# [RISOLTO] Problema accesso gdm

## UnoSD

Salve a tutti,

ho un problema: se accedo da terminale con un utente e avvio startx, parte tutto il de tranquillamente e senza problemi; se invece avvio il demone xdm (che contiene le impostazioni per avviare gdm) parte la schermata di login, mi loggo con successo e passa allo sfondo personale dell'utente senza mostrare altro (ne gnome-panel, ne nautilus). (Con un nuovo utente non da problemi)

Grazie per le eventuali risposte.Last edited by UnoSD on Thu Jun 30, 2011 9:10 pm; edited 1 time in total

----------

## cloc3

 *UnoSD wrote:*   

>  (Con un nuovo utente non da problemi)
> 
> 

 

allora non è un porblema.

evidentemente il tuo utente principale ha qualche configurazione compromessa.

cancella (magari dopo un backup) i file nascosti del tuo utente principale (quelli con il percorso ~/.* ) e riavvia il server grafico.

il fenomeno dovrebbe scomparire.

----------

## UnoSD

 *cloc3 wrote:*   

> evidentemente il tuo utente principale ha qualche configurazione compromessa.

 

Questo penso si possa definire un "problema".

 *Quote:*   

> cancella (magari dopo un backup) i file nascosti del tuo utente principale (quelli con il percorso ~/.* ) e riavvia il server grafico.
> 
> il fenomeno dovrebbe scomparire.

 

Già so di poterlo risolvere così ma volevo evitare proprio questo.

----------

## djinnZ

se non hai trovato indizi nei log;  fai un backup, azzeri e ripristini un poco alla volta così isoli il file di configurazione compromesso.

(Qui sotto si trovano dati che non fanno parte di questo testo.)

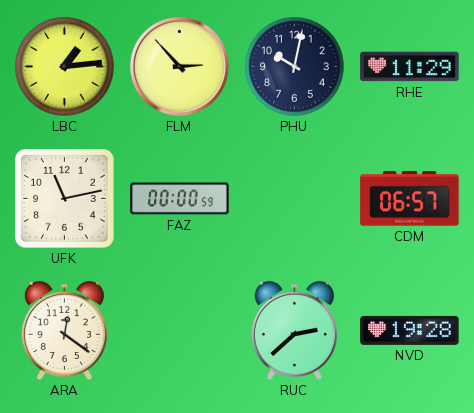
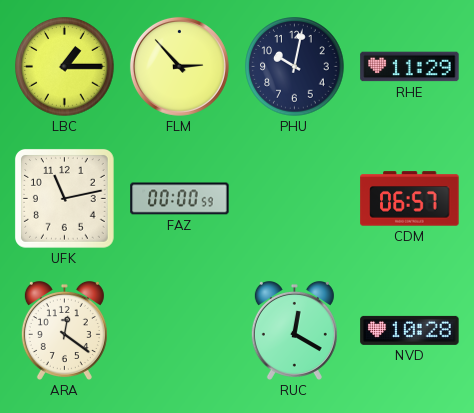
LBC: 1:14 -> 1:15
RUC: 2:38 -> 12:20
NVD: 19:28 -> 10:28
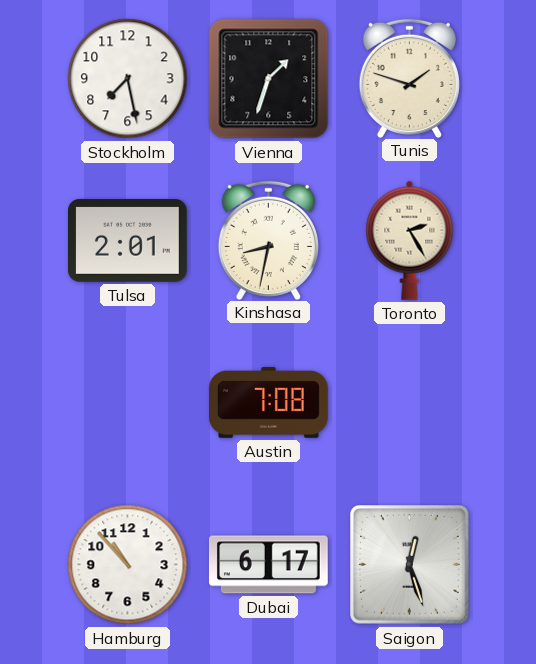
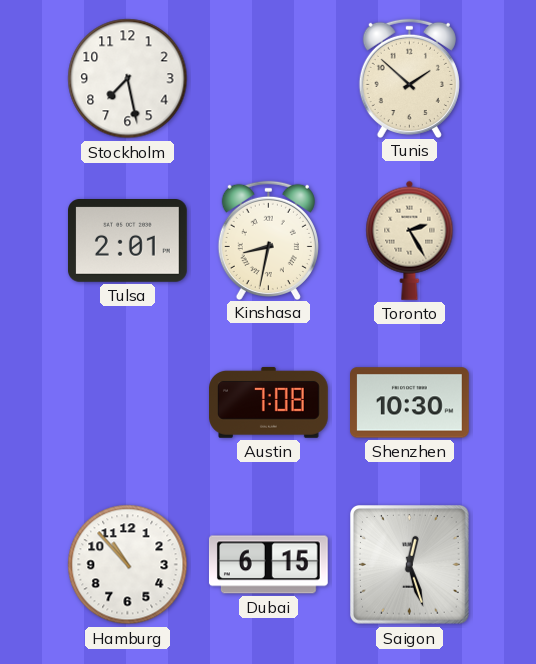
Vienna: 1:33 -> none
Tunis: 1:48 -> 1:52
Shenzhen: none -> 10:30
Dubai: 6:17 -> 6:15
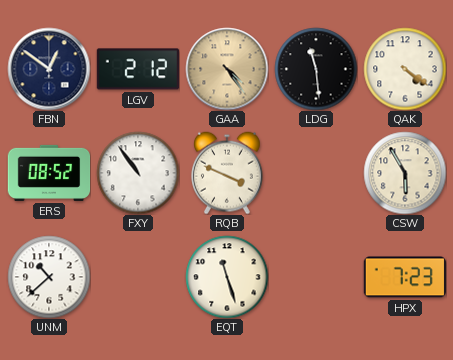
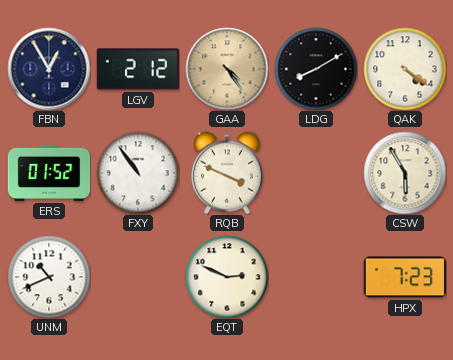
FBN: 12:51 -> 12:55
LDG: 11:29 -> 8:10
ERS: 08:52 -> 01:52
UNM: 10:38 -> 10:41
EQT: 11:27 -> 2:49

Quando lo hai trovato vedi se ti serve (e cerchi di correggerlo "a manina" per fortuna in genere sono  flat o xml) o ti basta quello ricreato.

----------

## UnoSD

Speravo fosse un problema conosciuto ed evitavo di fare questo lavoraccio!!

Vabbè, ora mi adopero!

Per log tu intendi /var/log/gdm/:0.log e/o /var/log/Xorg.0.log, vero? (Se si purtroppo non c'è nessun aiuto...)

----------

## UnoSD

Ok, dopo ore di fatica e prove ho trovato il problema! Era .drmc che conteneva ancora Language=it_IT...

----------

## djinnZ

Ti ricordo di aggiungere il [risolto] ed all'uopo mi abbandono alla risatina del buon Muttley.

----------

## UnoSD

Giusto, dimenticavo!  :Wink: 

----------